Augustinus von Hippo (Aurelius Augustinus Hipponensis, 354–430 n. Chr.) war ein römisch-afrikanischer Theologe und Philosoph. Er gilt als eine der bedeutendsten Persönlichkeiten in der Entwicklung des westlichen Christentums und der westlichen Philosophie. Seine Schriften, zu denen seine Autobiografie „Confessiones“ (Bekenntnisse) und das theologische Werk „De civitate Dei“ (Der Gottesstaat) gehören, haben einen tiefgreifenden und andauernden Einfluss ausgeübt.

Hier sind einige Schlüsselaspekte seines Lebens und Denkens:

  • Frühes Leben und Bekehrung: Augustinus wurde in Thagaste (dem heutigen Souk Ahras, Algerien) in der römischen Provinz Numidien geboren. Seine Mutter, Monika, war eine gläubige Christin, während sein Vater, Patricius, ein Heide war, der erst auf dem Sterbebett zum Christentum konvertierte. Als junger Mann verfolgte Augustinus eine klassische Ausbildung und eine Karriere als Rhetoriker. Er führte ein Leben, das er später als sündhaft beschrieb, und war zeitweise ein Anhänger des Manichäismus. Ein entscheidender Moment in seinem Leben war seine Bekehrung zum Christentum, die er in seinen „Bekenntnissen“ eindrücklich schildert.

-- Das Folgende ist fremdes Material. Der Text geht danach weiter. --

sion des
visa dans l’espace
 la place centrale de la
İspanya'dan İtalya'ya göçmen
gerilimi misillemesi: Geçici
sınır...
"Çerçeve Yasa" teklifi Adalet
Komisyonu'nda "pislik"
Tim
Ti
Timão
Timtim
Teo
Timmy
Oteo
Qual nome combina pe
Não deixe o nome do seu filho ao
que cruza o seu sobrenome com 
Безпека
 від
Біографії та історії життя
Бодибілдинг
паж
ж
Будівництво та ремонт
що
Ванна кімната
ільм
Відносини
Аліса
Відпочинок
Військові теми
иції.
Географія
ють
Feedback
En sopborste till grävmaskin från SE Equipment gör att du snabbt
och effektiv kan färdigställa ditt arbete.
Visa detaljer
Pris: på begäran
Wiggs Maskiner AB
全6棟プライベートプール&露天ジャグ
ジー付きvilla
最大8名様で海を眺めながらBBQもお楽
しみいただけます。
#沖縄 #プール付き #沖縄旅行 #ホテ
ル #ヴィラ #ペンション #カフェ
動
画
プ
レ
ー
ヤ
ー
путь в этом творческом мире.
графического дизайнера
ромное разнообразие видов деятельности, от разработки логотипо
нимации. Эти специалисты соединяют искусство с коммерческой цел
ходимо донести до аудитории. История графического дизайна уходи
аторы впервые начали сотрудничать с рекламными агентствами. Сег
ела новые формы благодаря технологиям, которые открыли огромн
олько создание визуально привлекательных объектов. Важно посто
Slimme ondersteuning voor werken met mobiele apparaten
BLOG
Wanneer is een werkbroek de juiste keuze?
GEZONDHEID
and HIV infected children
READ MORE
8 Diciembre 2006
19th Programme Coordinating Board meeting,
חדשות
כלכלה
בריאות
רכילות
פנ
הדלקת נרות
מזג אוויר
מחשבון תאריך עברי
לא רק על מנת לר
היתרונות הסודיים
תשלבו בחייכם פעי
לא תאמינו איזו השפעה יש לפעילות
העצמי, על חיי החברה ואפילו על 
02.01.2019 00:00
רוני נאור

Im Jahr 387 wurde er in Mailand von Bischof Ambrosius getauft.
  • Bischof von Hippo: Nach seiner Bekehrung kehrte Augustinus nach Nordafrika zurück und wurde 391 zum Priester geweiht. Im Jahr 396 wurde er Bischof von Hippo Regius, eine Position, die er bis zu seinem Tod innehatte. Als Bischof war er ein produktiver Schriftsteller und Prediger, der sich an theologischen Debatten beteiligte und die christliche Lehre mitgestaltete.
  • Wichtige Werke: Augustinus‘ literarisches Schaffen war umfangreich. Zu seinen bekanntesten Werken zählen:
    • „Confessiones“ (Bünkenntnisse): Eine spirituelle Autobiografie, die seinen Weg von einem Leben in Sünde und intellektuellem Irrglauben zu seiner Bekehrung zum Christentum schildert. Es ist ein tiefgründiges Werk der Selbsterforschung und eines der einflussreichsten Bücher, die je geschrieben wurden.
    • „De civitate Dei“ (Der Gottesstaat): Ein monumentales Werk, das als Antwort auf die Plünderung Roms im Jahr 410 n. Chr. verfasst wurde. Augustinus verteidigt das Christentum gegen die heidnische Anschuldigung, es sei für den Niedergang des Römischen Reiches verantwortlich. Das Buch entwirft die Vision von zwei Gesellschaften: der „Stadt des Menschen“, die sich auf irdische Ziele konzentriert, und der „Stadt Gottes“, die aus jenen besteht, die Gott lieben und nach seinem Willen leben.
    • „De Trinitate“ (Über die Dreifaltigkeit): Eine detaillierte theologische Abhandlung über das Wesen Gottes als Dreifaltigkeit (Vater, Sohn und Heiliger Geist).
  • Theologische Beiträge: Augustinus‘ Denken ist ein Eckpfeiler der christlichen Theologie. Er ist bekannt für seine Arbeiten über die Erbsünde, die göttliche Gnade, das Wesen der Sakramente und die Dreifaltigkeitslehre. Er beteiligte sich auch an bedeutenden Debatten gegen Häresien seiner Zeit, wie den Donatismus und den Pelagianismus.
  • Vermächtnis: Augustinus gilt als einer der vier großen lateinischen Kirchenväter, zusammen mit Ambrosius, Hieronymus und Gregor dem Großen. Seine Ideen beeinflussten das mittelalterliche und moderne christliche Denken sowie die westliche Philosophie maßgeblich. Er wird in der katholischen Kirche als Heiliger und Kirchenlehrer anerkannt, und sein Einfluss erstreckt sich auf verschiedene protestantische Konfessionen. Sein Gedenktag wird am 28. August, dem Tag seines Todes, gefeiert.

 

Die Lehre von der Gnade und der Erbsünde

Ein zentrales Thema, das Augustinus‘ Theologie maßgeblich beeinflusst hat, ist der Streit mit dem Mönch Pelagius. Pelagius vertrat die Ansicht, der Mensch sei von Natur aus gut und in der Lage, aus eigener freier Willenskraft das Gute zu tun und das Böse zu meiden. Sünde sei eine bewusste Entscheidung und nicht etwas, das dem Menschen anhaftet.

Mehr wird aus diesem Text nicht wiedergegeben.